### Task item:
Extract from the listing each line in which the word "Kunden" appears.

### Source data:
+++
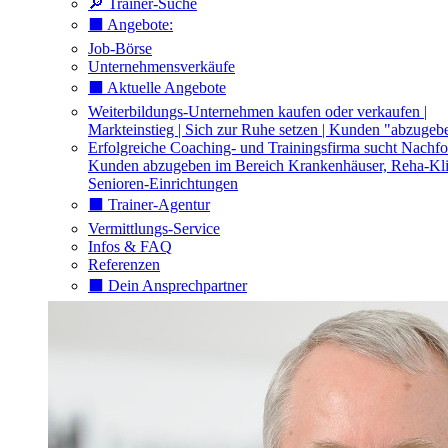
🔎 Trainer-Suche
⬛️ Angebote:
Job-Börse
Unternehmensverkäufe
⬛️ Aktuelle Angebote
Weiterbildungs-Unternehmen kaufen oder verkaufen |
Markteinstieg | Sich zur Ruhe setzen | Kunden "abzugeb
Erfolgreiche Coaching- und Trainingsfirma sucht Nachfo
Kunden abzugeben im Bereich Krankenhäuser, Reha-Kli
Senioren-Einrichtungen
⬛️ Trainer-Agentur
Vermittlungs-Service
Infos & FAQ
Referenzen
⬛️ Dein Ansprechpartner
+++
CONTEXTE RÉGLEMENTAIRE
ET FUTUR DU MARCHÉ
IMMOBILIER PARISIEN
+++
### Exercise response:
Markteinstieg | Sich zur Ruhe setzen | Kunden "abzugeb
Kunden abzugeben im Bereich Krankenhäuser, Reha-Kli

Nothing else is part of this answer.